Hedge fund billionaire Bill Ackman is often controversial. His very high-profile position that Herbalife (NYSE: HLF) is essentially a multi-level marketing scam is just one of many controversial stands he has taken during his career
At a recent presentation he took another high-profile stand, one that I think involves little controversy. In fact, I agree with Ackman that the company he was talking about is on its way to being the next Berkshire Hathaway (NYSE: BRK-B).
In a speech that closed the 20th annual Sohn Investment Conference, Ackman offered two stocks that he thinks are greatly undervalued.
The first, Jarden Corp (NYSE: JAH), is the name behind consumer brands like Bicycle playing cards, Coleman outdoor gear and appliance names like Holmes, Sunbeam, Mr. Coffee, Breville and many more. Ackman pointed out Jarden’s 45-fold return over the past 14 years and that investors consistently underestimate the company’s earnings.
But it wasn’t Ackman’s mention of Jarden that stuck with me. Instead, it was his discussion of Canadian company Valeant Pharmaceuticals International (NYSE: VRX), which Ackman said is “a very early-stage Berkshire.”
Ackman noted that Valeant Pharmaceuticals isn’t simply a pharmaceutical company. Instead, he called it a “platform company,” which is “incredibly talented at getting deals done.” In this way, Valeant bears a lot of similarities to Warren Buffett’s Berkshire Hathaway, which Ackman referred to as a quintessential platform company that has been “continually undervalued” for its entire history.
Ackman’s first major interaction with Valeant took place last year when he teamed up with the company in a failed attempt at a hostile takeover of Allergan (NYSE: AGN), best known for manufacturing Botox. After his Pershing Square Capital took a huge stake in Allergan, Ackman tried to steer the company toward a hostile takeover by Valeant. The attempt was ultimately unsuccessful, though Ackman was able to sell his shares of Allergan at a huge gain.
“We spent a year working with Valeant trying to take over Allergan, and one of the frustrations we had, as we got to see Valeant trading at $110 a share, was that we couldn’t buy the stock,” Ackman said.
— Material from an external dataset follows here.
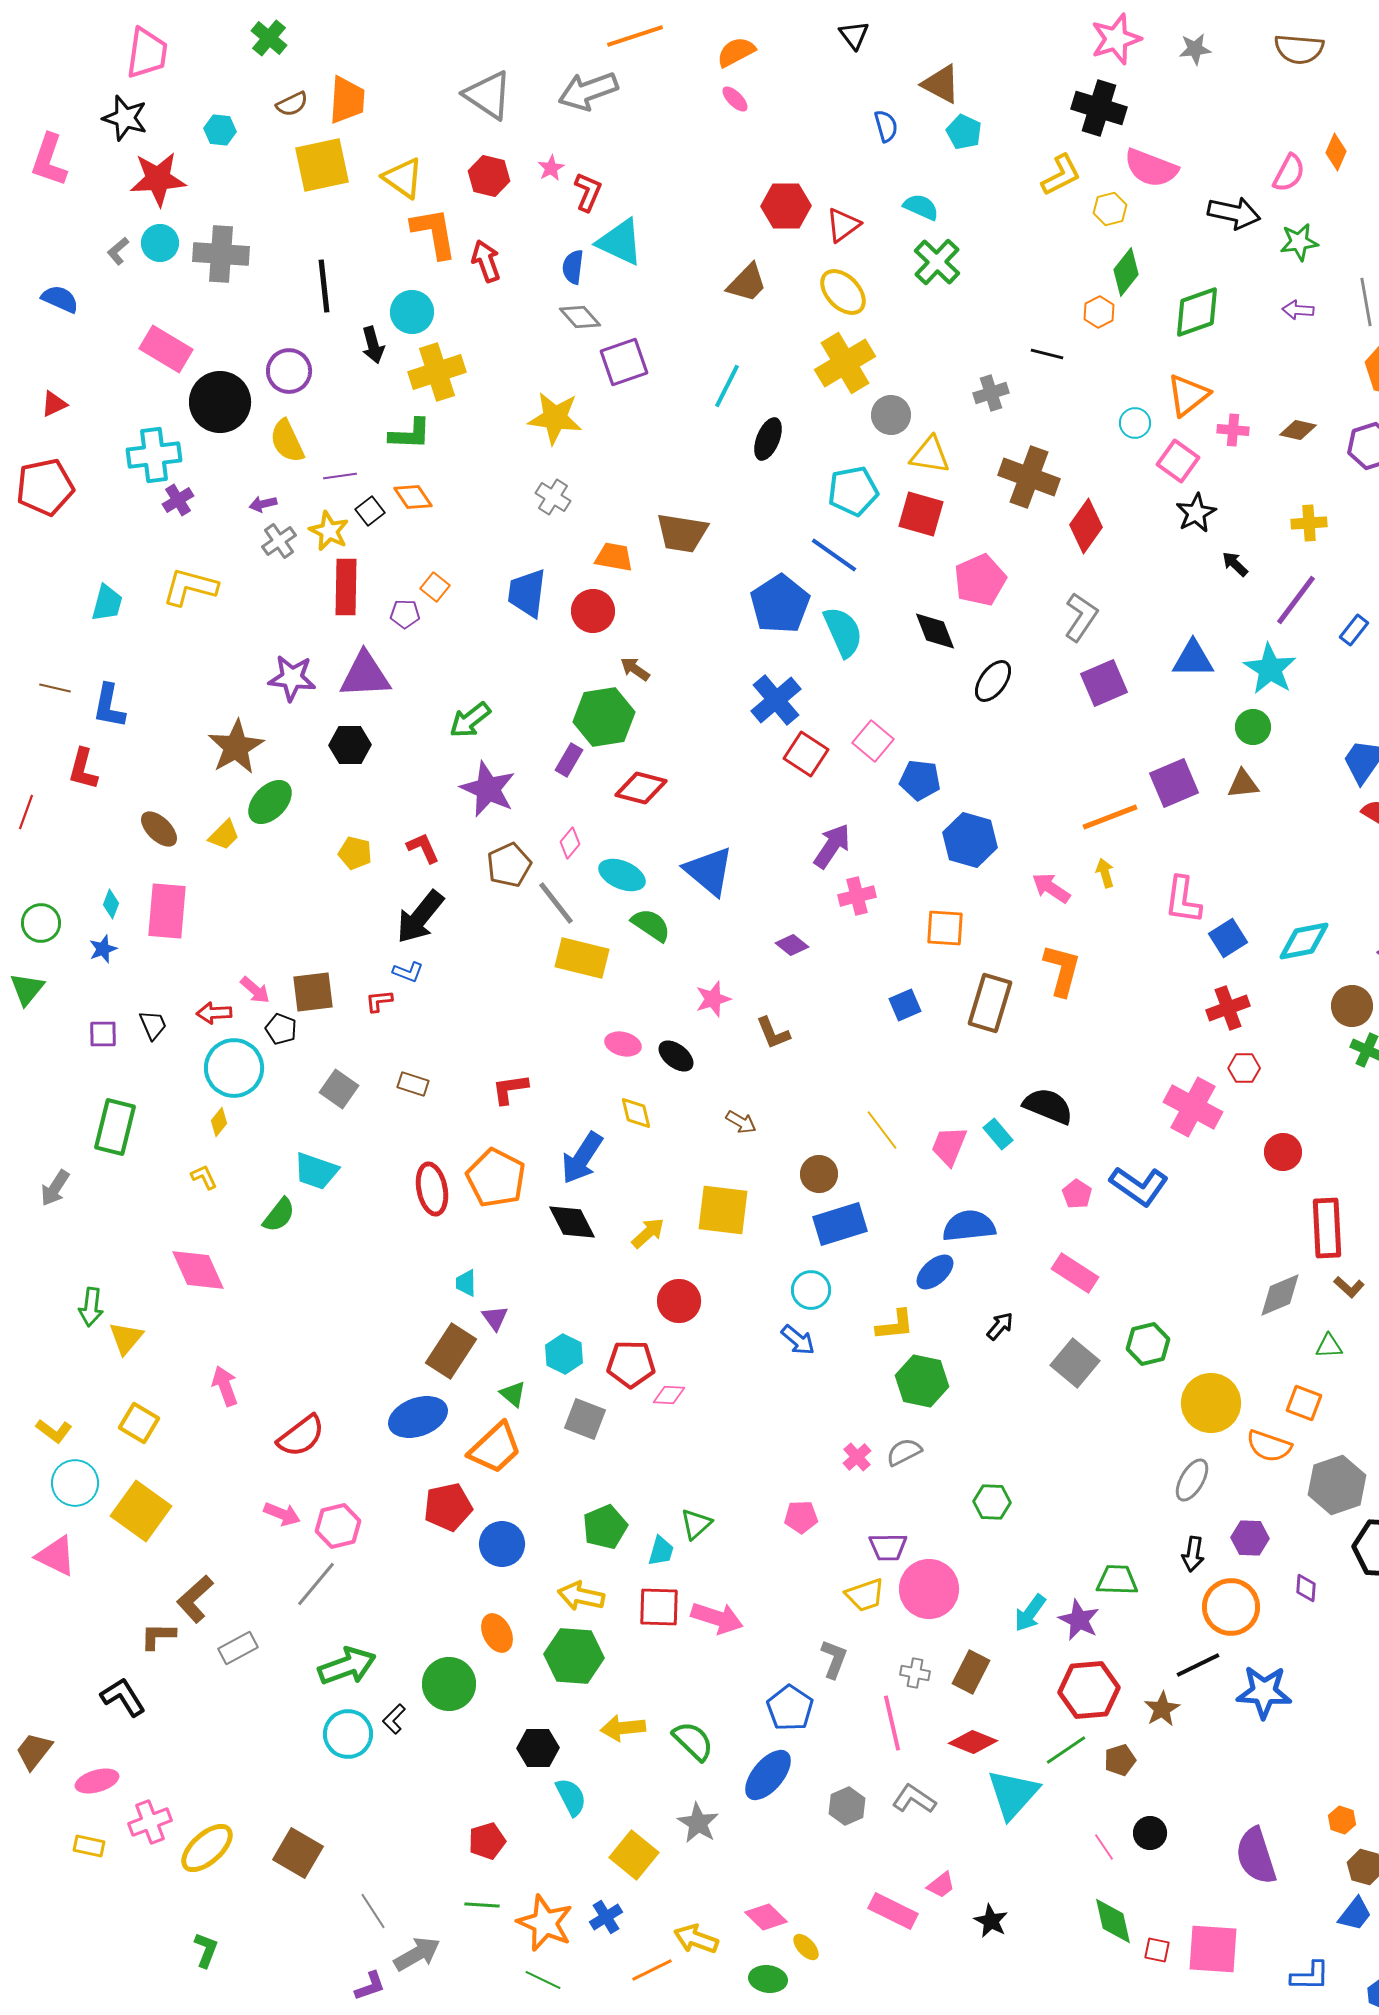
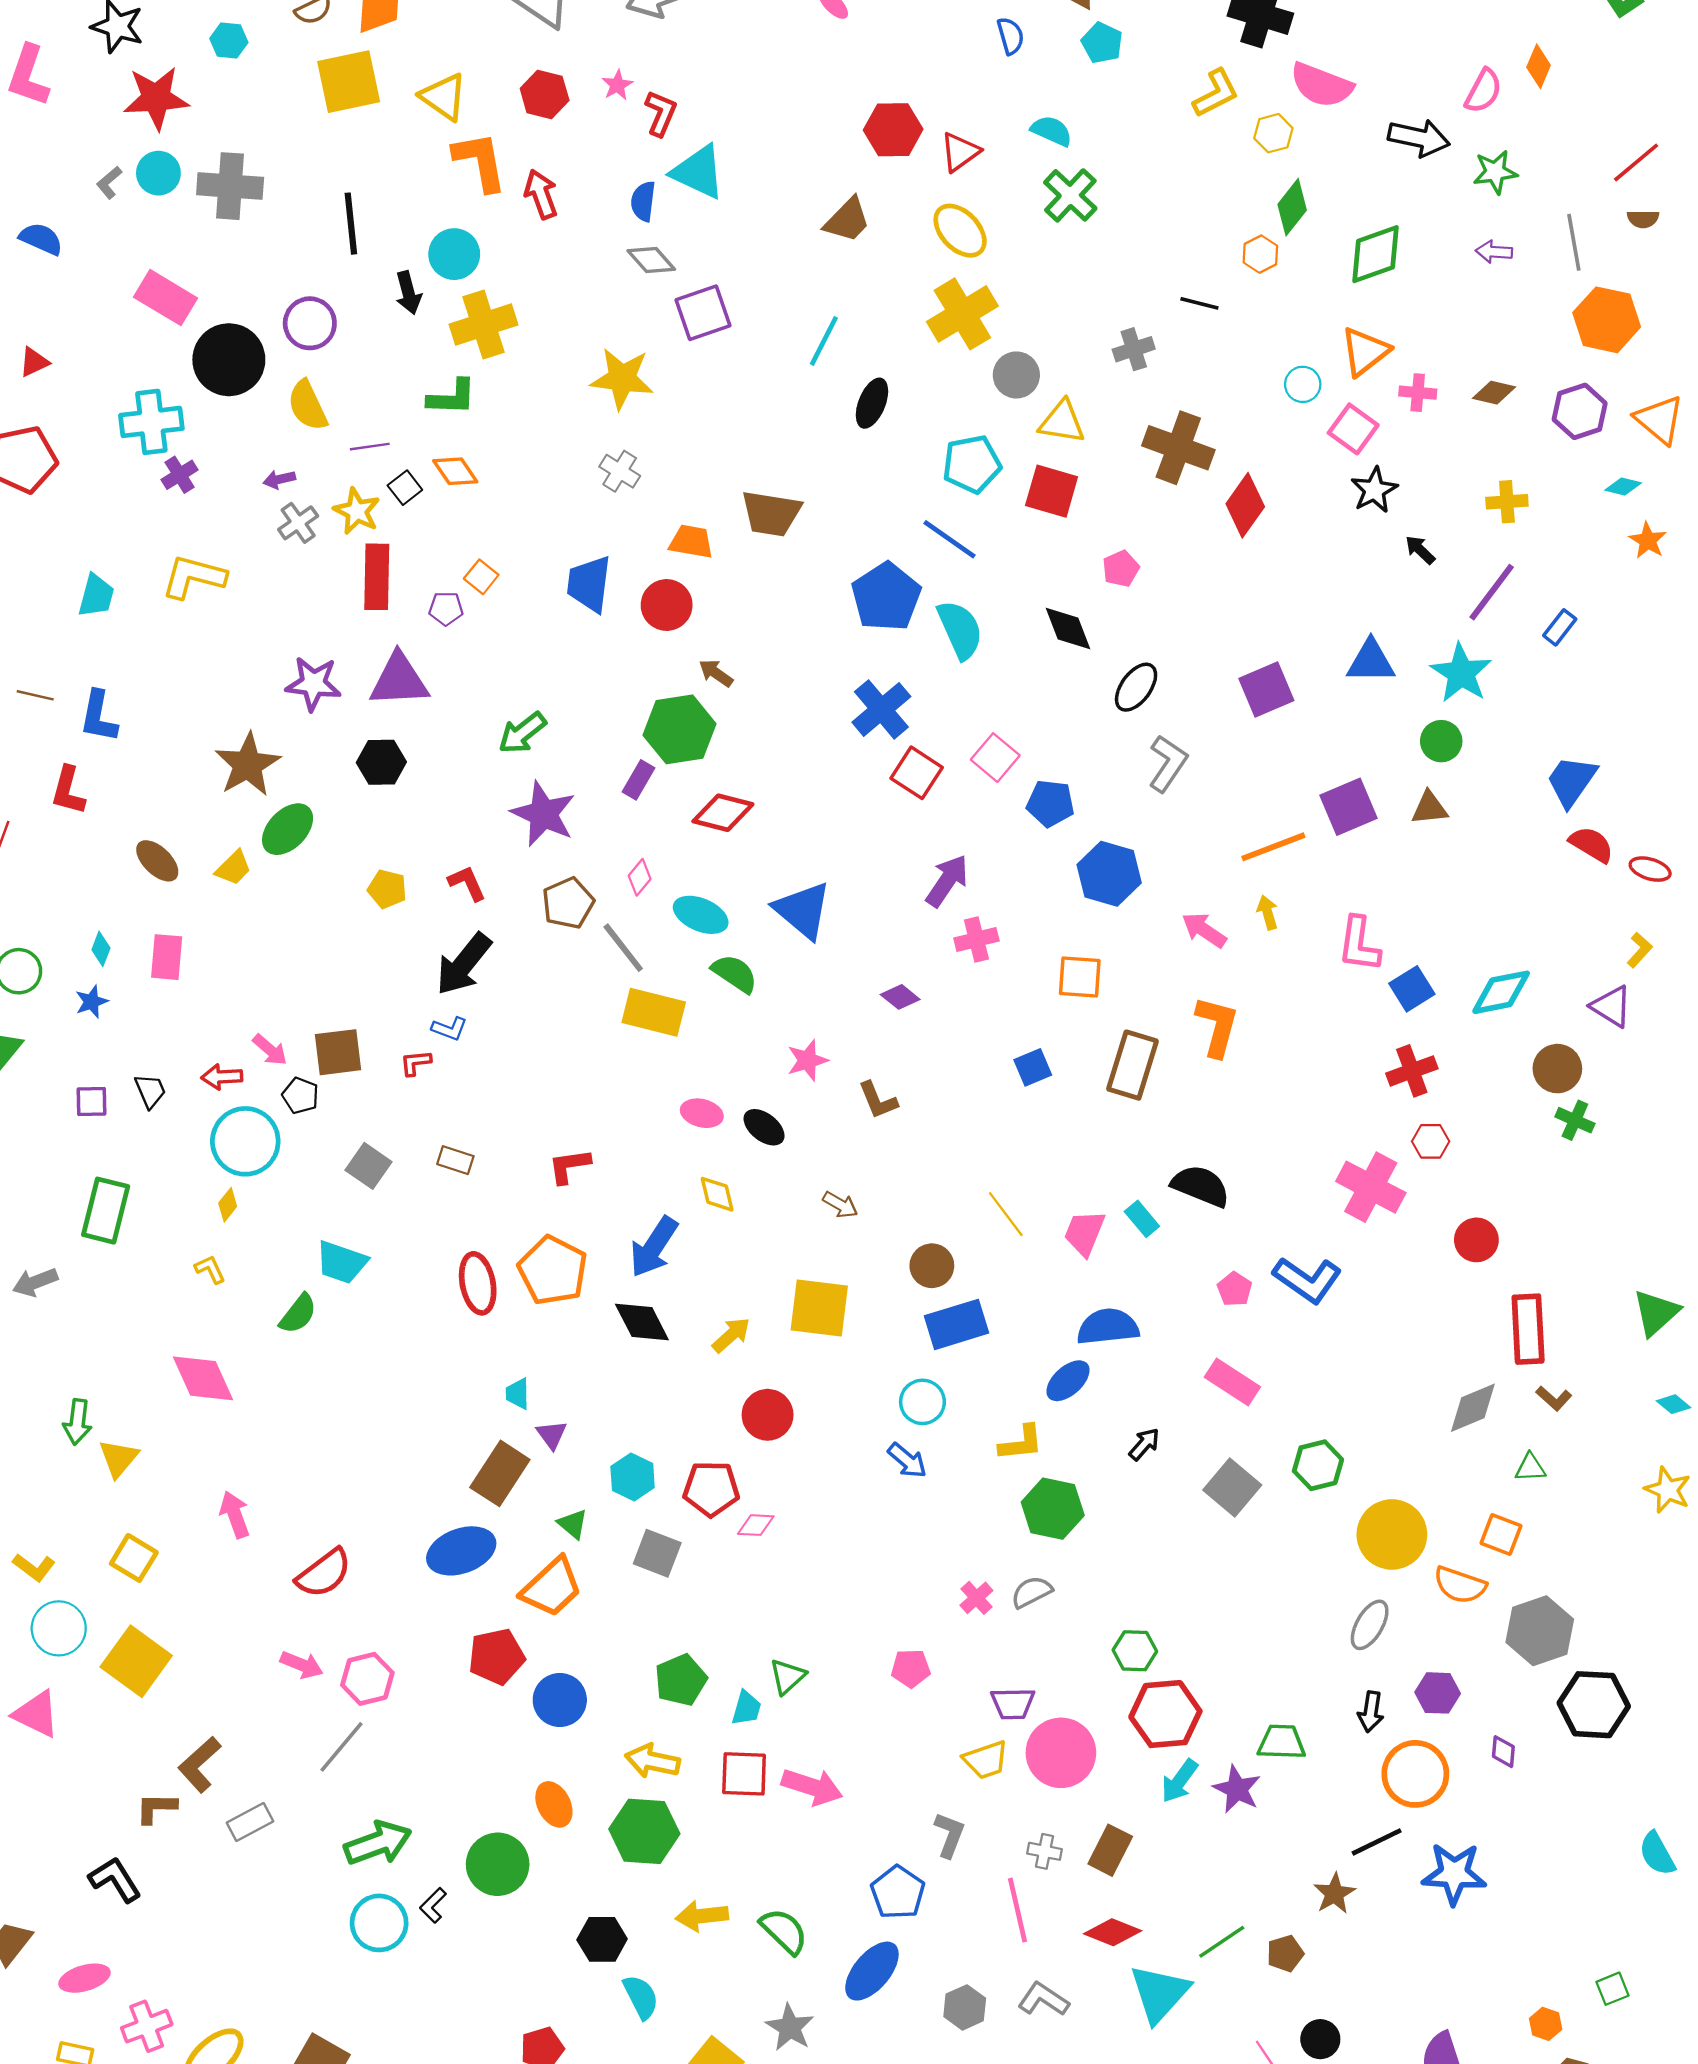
pink pentagon: (980, 580) -> (1121, 569), size x0.6
gray L-shape: (1081, 617) -> (1168, 763), moved
pink rectangle: (167, 911) -> (167, 957), size x0.7
gray arrow: (55, 1188) -> (35, 1282), turned 36
red hexagon: (1089, 1690) -> (1165, 1714), moved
When the deal fell apart, Pershing Square bought shares of Valeant – at a higher price.
Indeed, the stock closed Thursday worth just under $220 per share, roughly double where it was when Ackman was working with the company to acquire Allergan. The stock is already up more than 50% so far this year after rising 28% during the months of January and February alone.
Ackman notes that the market tends to value companies based on the assets it already owns, resulting in the market undervaluing companies like Valeant and Berkshire Hathaway that have the “ability to make transformative transactions.”
Ackman notes three important facts about Valeant’s effectiveness.
First, that Valeant has achieved greater than 20% return on the $20 billion it has invested in acquisitions since 2008.
Second, that Valeant’s management has accelerated revenue growth at all seven of the company’s major acquisition companies.
Finally, Ackman notes that the company is very effective and efficient at achieving the acquisition synergies it forecasts.
He specifically referenced the company’s 2013 acquisition of eye care company Bausch & Lomb, a deal that valued the brand at $8.7 billion. With Valeant overseeing organic growth between 5% and 11% and more than doubling margins, the brand is now worth more than $21 billion.
Don’t be scared by Valeant’s valuation. While its 12-month trailing price-earnings ratio is a hefty 81.7, the stock trades at only 19.6 times 2015 forward earnings estimates – an indicator of rapid growth potential.
The next Berkshire Hathaway, according to Ackman, is worth more than $330 per share. That’s more than 50% higher than where it currently trades.